# Do you "Flush and forget"... it must end



## kwillia

Experts call for end of flushing toilets on World Toilet Day | News.com.au Top stories | News.com.au

AS the world celebrates World Toilet Day today, sanitation experts have called for the end of the flushing dunny to save water and provide fertilizer for crops. 

Leading health advocates have called for the use of "dry" toilets which separate urine from faeces and remove the need to flush. 

Speaking at the recent World Toilet Summit in Macau, World Toilet Organisation founder Jack Sims said the concept of the flushing toilet was unsustainable. 

Mr Sims said a culture where people flushed their loos but disregarded the thousands of litres of wasted drinking water each year was one of sanitation's greatest challenges. 

"This 'flush and forget' attitude creates a new problem which we have to revisit," he said.


----------



## vraiblonde

The World Toilet Summit.

Yeah.


----------



## kwillia

vraiblonde said:


> The World Toilet Summit.
> 
> Yeah.



Happy Toilet Day!


----------



## Toxick

kwillia said:


> Speaking at the recent World Toilet Summit in *Macau*, World Toilet Organisation founder Jack Sims said the concept of the flushing toilet was unsustainable.





ACK!

Didn't someone deem this a racist term last year or the year before!?!?


----------



## HeadCase

What's wrong with letting the yellow mellow and flushin down the brown?

I already know what my corn looks like; I don't want to see yours!


----------



## jetmonkey

I pee outside.


----------



## toppick08

jetmonkey said:


> I pee outside.


----------



## kwillia

jetmonkey said:


> I pee outside.


He does... in cursive... I've read the short, yellow blurbs on the front lawn of his old townhouse...


----------



## MMDad

kwillia said:


> He does... in cursive... I've read the short, yellow blurbs on the front lawn of his old townhouse...



Short? That's not very nice of you to out him like that.


----------



## bcp

everything gets flushed.
 nothing worse than sitting down, dropping a big loaf and having the splashback up your butthole consist of the last persons pee.

 or,, am I sharing too much?


----------



## HeadCase

bcp said:


> everything gets flushed.
> nothing worse than sitting down, dropping a big loaf and having the splashback up your butthole consist of the last persons pee.
> 
> or,, am I sharing too much?



Guess it depends on what your into


----------



## Cowgirl

Has anyone used one of those composting toilets?  I've used them a few times.  Kinda creepy...I was scared something would come up and get me.


----------



## itsbob

Cowgirl said:


> Has anyone used one of those composting toilets?  I've used them a few times.  Kinda creepy...I was scared something would come up and get me.



We used to call them outhouses.


----------



## Cowgirl

itsbob said:


> We used to call them outhouses.



  They're different.


----------



## itsbob

Cowgirl said:


> They're different.



How so?

You take a dump.. 6 months later you empty said dumper, you age it, and use it as fertilizer.

How does the new one work?


----------



## Larry Gude

*I always...*

...said 'environmentalists' were anal retentive, but this is a bit much.

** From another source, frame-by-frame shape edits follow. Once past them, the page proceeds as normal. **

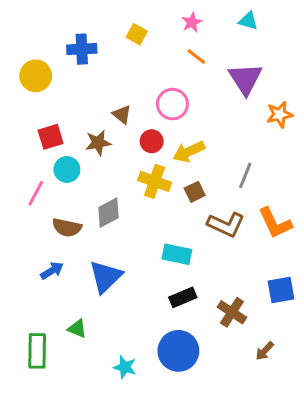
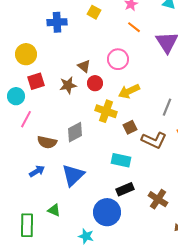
yellow circle: (36, 76) -> (26, 54), moved
red circle: (152, 141) -> (95, 83), moved
cyan circle: (67, 169) -> (16, 96), moved
brown square: (195, 192) -> (130, 127), moved
blue circle: (178, 351) -> (107, 212), moved

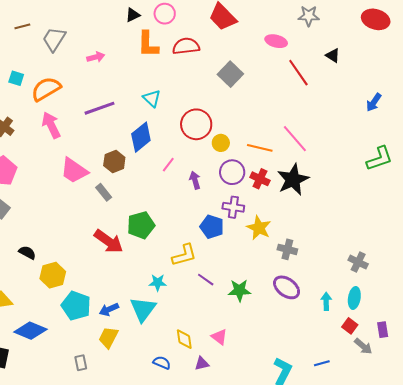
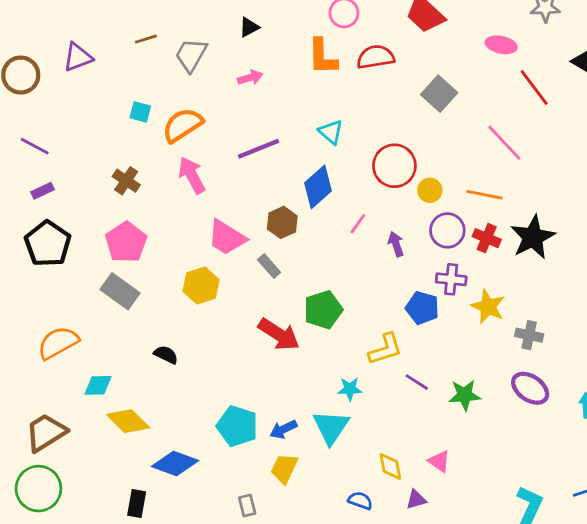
black triangle: (133, 15) -> (249, 27), moved
pink line: (295, 139) -> (504, 143), moved
yellow hexagon: (53, 275) -> (201, 286), moved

Maybe they're just simply 'mentalists'?


----------



## HeadCase

Larry Gude said:


> ...said 'environmentalists' were anal retentive, but this is a bit much. Maybe they're just simply 'mentalists'?



Not all of us are extreme.  I personally grew up with a well and septic system that we needed to think about how much water we used (especially during dry months) and what we flushed including detergents and this was back in the 70s.

It has nothing to do with being a "mentalist".  Environmentalists come in all forms; from those who recycle to those that don't litter and those who use solar energy...none of these are "mental".

I'm very sorry if you think I'm "mental" because I do or don't flush my toilet but I think those who WASTE our earths natural resources are mental.

You're welcome to correct me if I mis-understood you, but please don't categorize me.


----------



## Larry Gude

*...*



HeadCase said:


> Not all of us are extreme.  I personally grew up with a well and septic system that we needed to think about how much water we used (especially during dry months) and what we flushed including detergents and this was back in the 70s.
> 
> It has nothing to do with being a "mentalist".  Environmentalists come in all forms; from those who recycle to those that don't litter and those who use solar energy...none of these are "mental".
> 
> I'm very sorry if you think I'm "mental" because I do or don't flush my toilet but I think those who WASTE our earths natural resources are mental.
> 
> You're welcome to correct me if I mis-understood you, but please don't categorize me.



...if you are not ideologically associated with people who want to eliminate water in sanitary practice, then, please, accept my apology. I didn't mean you.


----------



## Larry Gude

*...*



HeadCase said:


> I'm very sorry if you think I'm "mental" because I do or don't flush my toilet but I think those who WASTE our earths natural resources are mental.
> 
> You're welcome to correct me if I mis-understood you, but please don't categorize me.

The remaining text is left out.